While behind bars, he completed a one-year Nitec electronics course and planned to find a place at a polytechnic. But his plans for a stable jobchanged when he took a prison pottery course, which helped him to discover his passion for sculpture.

Five years after his release in 2008, he is a grassroots volunteer in Deputy Prime Minister Tharman Shanmugaratnam's Taman Jurong ward.

He has also started an outreach initiative for at-risk youth called Beacon of Life.

Mr Kim, whose mother worked as a cleaner, said he never imagined he had a talent for art - or that he could be accepted by an art school. He told The Straits Times he is grateful to those who helped him pursue his passion after his release.

"People feel that society has a narrow definition of success," said Mr Kim, who lives with his younger sister in a three-room Taman Jurong flat. "But I don't think it's true. I've been given so many chances. I never felt like an ex-offender, because people, especially the grassroots leaders, treated me like a normal person."

One of them was Mr Tharman's wife Jane Ittogi, who helped him get started as a volunteer. Local artist Henri Chen Kezhan encouraged him to enrol in Lasalle, and helped him prepare his portfolio to get into the school.
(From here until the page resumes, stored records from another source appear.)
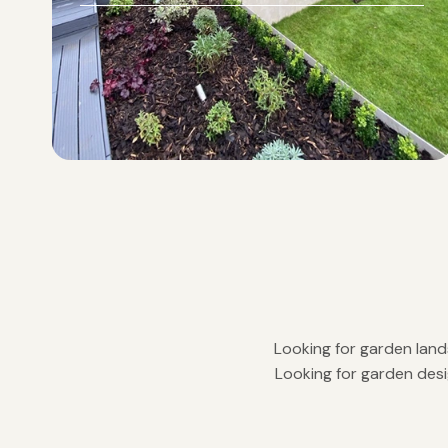
Looking for garden land
Looking for garden desi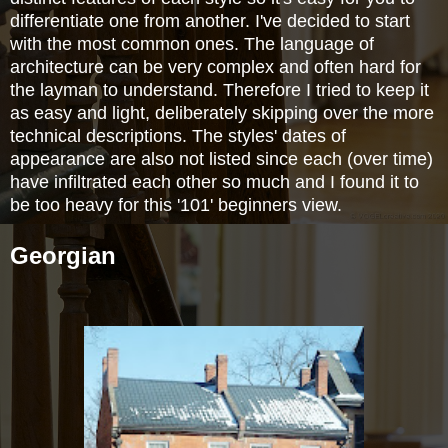
differentiate one from another. I've decided to start
with the most common ones. The language of
architecture can be very complex and often hard for
the layman to understand. Therefore I tried to keep it
as easy and light, deliberately skipping over the more
technical descriptions. The styles' dates of
appearance are also not listed since each (over time)
have infiltrated each other so much and I found it to
be too heavy for this '101' beginners view.
Georgian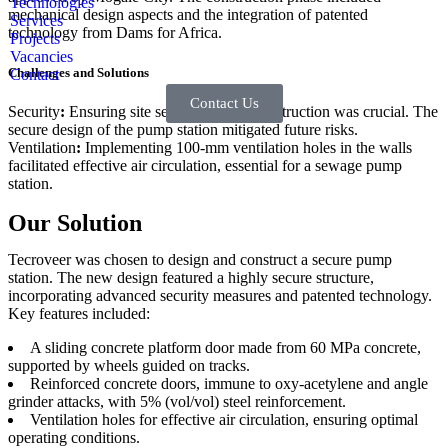
Technologies
mechanical design aspects and the integration of patented
Services
technology from Dams for Africa.
Projects
Vacancies
Challenges and Solutions
Contact
Contact Us
Security
:
Ensuring site security during construction was crucial. The
secure design of the pump station mitigated future risks.
Ventilation
:
Implementing 100-mm ventilation holes in the walls
facilitated effective air circulation, essential for a sewage pump
station.
Our Solution
Tecroveer was chosen to design and construct a secure pump
station. The new design featured a highly secure structure,
incorporating advanced security measures and patented technology.
Key features included:
A sliding concrete platform door made from 60 MPa concrete,
supported by wheels guided on tracks.
Reinforced concrete doors, immune to oxy-acetylene and angle
grinder attacks, with 5% (vol/vol) steel reinforcement.
Ventilation holes for effective air circulation, ensuring optimal
operating conditions.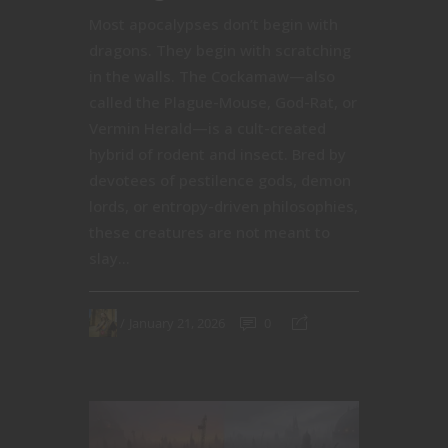
Most apocalypses don’t begin with
dragons. They begin with scratching
in the walls. The Cockamaw—also
called the Plague-Mouse, God-Rat, or
Vermin Herald—is a cult-created
hybrid of rodent and insect. Bred by
devotees of pestilence gods, demon
lords, or entropy-driven philosophies,
these creatures are not meant to
slay...
January 21, 2026
0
Grassroots volunteer Patrick Chan gave the young man a part-time job at his furniture company while he studied, and a monthly allowance of $1,000.

Mr Kim, whose parents are divorced, is now working full time as a product designer at the same firm.

He also helps former inmates to find work, educational opportunities and support through Beacon of Life. Last July, he ran a pilot programme that allowed about 20 Singapore Boys Home residents to learn to express themselves through art.

Mr Kim said being able to help others, as he has been helped in his life, was his greatest achievement.

"I never thought an ex-offender like me could contribute to society, and do anything more than integrating into society and holding a normal job."